# [WORK TO BE COMPLETED]
Every line of the material must be set down again without alteration.

# [EXERCISE INPUT]
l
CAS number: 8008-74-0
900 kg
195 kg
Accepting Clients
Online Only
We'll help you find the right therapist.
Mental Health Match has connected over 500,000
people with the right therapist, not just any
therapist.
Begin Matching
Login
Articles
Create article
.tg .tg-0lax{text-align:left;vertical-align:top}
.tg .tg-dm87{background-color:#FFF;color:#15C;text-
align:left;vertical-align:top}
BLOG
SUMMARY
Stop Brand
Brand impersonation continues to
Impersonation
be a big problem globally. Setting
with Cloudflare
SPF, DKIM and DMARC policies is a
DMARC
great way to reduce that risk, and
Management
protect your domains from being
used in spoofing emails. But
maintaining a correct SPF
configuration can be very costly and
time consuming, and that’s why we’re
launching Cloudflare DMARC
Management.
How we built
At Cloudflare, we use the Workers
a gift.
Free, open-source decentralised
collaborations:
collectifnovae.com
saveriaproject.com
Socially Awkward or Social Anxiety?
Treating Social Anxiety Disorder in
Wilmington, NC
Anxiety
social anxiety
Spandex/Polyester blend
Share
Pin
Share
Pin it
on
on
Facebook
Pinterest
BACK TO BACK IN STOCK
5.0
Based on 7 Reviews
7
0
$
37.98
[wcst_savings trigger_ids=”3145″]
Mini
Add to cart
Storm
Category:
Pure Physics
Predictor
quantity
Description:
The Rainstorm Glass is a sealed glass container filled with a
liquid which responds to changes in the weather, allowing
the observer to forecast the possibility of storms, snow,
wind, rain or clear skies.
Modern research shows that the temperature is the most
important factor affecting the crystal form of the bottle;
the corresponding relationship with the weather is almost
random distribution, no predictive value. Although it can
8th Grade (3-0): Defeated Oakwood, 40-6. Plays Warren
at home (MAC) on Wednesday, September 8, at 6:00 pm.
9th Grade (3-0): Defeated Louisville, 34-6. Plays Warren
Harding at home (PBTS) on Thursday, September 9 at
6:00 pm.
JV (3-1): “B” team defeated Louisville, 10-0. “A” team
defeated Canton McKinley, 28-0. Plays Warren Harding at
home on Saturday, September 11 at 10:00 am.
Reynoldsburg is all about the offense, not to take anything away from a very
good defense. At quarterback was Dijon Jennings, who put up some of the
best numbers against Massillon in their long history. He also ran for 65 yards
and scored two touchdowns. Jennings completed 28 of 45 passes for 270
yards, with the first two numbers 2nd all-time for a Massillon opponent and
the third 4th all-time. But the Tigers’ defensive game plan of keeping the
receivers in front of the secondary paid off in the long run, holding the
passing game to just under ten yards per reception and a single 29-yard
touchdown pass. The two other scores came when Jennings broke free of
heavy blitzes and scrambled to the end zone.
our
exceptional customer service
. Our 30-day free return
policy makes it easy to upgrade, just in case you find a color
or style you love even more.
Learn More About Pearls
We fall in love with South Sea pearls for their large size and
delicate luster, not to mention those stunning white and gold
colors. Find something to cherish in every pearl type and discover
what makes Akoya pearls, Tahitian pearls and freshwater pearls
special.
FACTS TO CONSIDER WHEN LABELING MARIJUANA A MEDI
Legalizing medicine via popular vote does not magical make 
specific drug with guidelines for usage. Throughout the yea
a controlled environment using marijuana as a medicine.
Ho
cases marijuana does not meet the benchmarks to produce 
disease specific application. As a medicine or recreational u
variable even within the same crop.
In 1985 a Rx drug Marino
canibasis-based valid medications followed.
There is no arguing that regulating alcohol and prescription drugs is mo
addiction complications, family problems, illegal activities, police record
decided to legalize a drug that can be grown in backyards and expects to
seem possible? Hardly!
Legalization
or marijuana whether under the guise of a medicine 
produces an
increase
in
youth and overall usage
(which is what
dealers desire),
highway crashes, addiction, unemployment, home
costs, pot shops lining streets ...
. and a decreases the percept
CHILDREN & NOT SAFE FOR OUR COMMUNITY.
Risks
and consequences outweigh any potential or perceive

# [ANSWER SPACE]
l
CAS number: 8008-74-0
900 kg
195 kg
Accepting Clients
Online Only
We'll help you find the right therapist.
Mental Health Match has connected over 500,000
people with the right therapist, not just any
therapist.
Begin Matching
Login
Articles
Create article
.tg .tg-0lax{text-align:left;vertical-align:top}
.tg .tg-dm87{background-color:#FFF;color:#15C;text-
align:left;vertical-align:top}
BLOG
SUMMARY
Stop Brand
Brand impersonation continues to
Impersonation
be a big problem globally. Setting
with Cloudflare
SPF, DKIM and DMARC policies is a
DMARC
great way to reduce that risk, and
Management
protect your domains from being
used in spoofing emails. But
maintaining a correct SPF
configuration can be very costly and
time consuming, and that’s why we’re
launching Cloudflare DMARC
Management.
How we built
At Cloudflare, we use the Workers
a gift.
Free, open-source decentralised
collaborations:
collectifnovae.com
saveriaproject.com
Socially Awkward or Social Anxiety?
Treating Social Anxiety Disorder in
Wilmington, NC
Anxiety
social anxiety
Spandex/Polyester blend
Share
Pin
Share
Pin it
on
on
Facebook
Pinterest
BACK TO BACK IN STOCK
5.0
Based on 7 Reviews
7
0
$
37.98
[wcst_savings trigger_ids=”3145″]
Mini
Add to cart
Storm
Category:
Pure Physics
Predictor
quantity
Description:
The Rainstorm Glass is a sealed glass container filled with a
liquid which responds to changes in the weather, allowing
the observer to forecast the possibility of storms, snow,
wind, rain or clear skies.
Modern research shows that the temperature is the most
important factor affecting the crystal form of the bottle;
the corresponding relationship with the weather is almost
random distribution, no predictive value. Although it can
8th Grade (3-0): Defeated Oakwood, 40-6. Plays Warren
at home (MAC) on Wednesday, September 8, at 6:00 pm.
9th Grade (3-0): Defeated Louisville, 34-6. Plays Warren
Harding at home (PBTS) on Thursday, September 9 at
6:00 pm.
JV (3-1): “B” team defeated Louisville, 10-0. “A” team
defeated Canton McKinley, 28-0. Plays Warren Harding at
home on Saturday, September 11 at 10:00 am.
Reynoldsburg is all about the offense, not to take anything away from a very
good defense. At quarterback was Dijon Jennings, who put up some of the
best numbers against Massillon in their long history. He also ran for 65 yards
and scored two touchdowns. Jennings completed 28 of 45 passes for 270
yards, with the first two numbers 2nd all-time for a Massillon opponent and
the third 4th all-time. But the Tigers’ defensive game plan of keeping the
receivers in front of the secondary paid off in the long run, holding the
passing game to just under ten yards per reception and a single 29-yard
touchdown pass. The two other scores came when Jennings broke free of
heavy blitzes and scrambled to the end zone.
our
exceptional customer service
. Our 30-day free return
policy makes it easy to upgrade, just in case you find a color
or style you love even more.
Learn More About Pearls
We fall in love with South Sea pearls for their large size and
delicate luster, not to mention those stunning white and gold
colors. Find something to cherish in every pearl type and discover
what makes Akoya pearls, Tahitian pearls and freshwater pearls
special.
FACTS TO CONSIDER WHEN LABELING MARIJUANA A MEDI
Legalizing medicine via popular vote does not magical make 
specific drug with guidelines for usage. Throughout the yea
a controlled environment using marijuana as a medicine.
Ho
cases marijuana does not meet the benchmarks to produce 
disease specific application. As a medicine or recreational u
variable even within the same crop.
In 1985 a Rx drug Marino
canibasis-based valid medications followed.
There is no arguing that regulating alcohol and prescription drugs is mo
addiction complications, family problems, illegal activities, police record
decided to legalize a drug that can be grown in backyards and expects to
seem possible? Hardly!
Legalization
or marijuana whether under the guise of a medicine 
produces an
increase
in
youth and overall usage
(which is what
dealers desire),
highway crashes, addiction, unemployment, home
costs, pot shops lining streets ...
. and a decreases the percept
CHILDREN & NOT SAFE FOR OUR COMMUNITY.
Risks
and consequences outweigh any potential or perceive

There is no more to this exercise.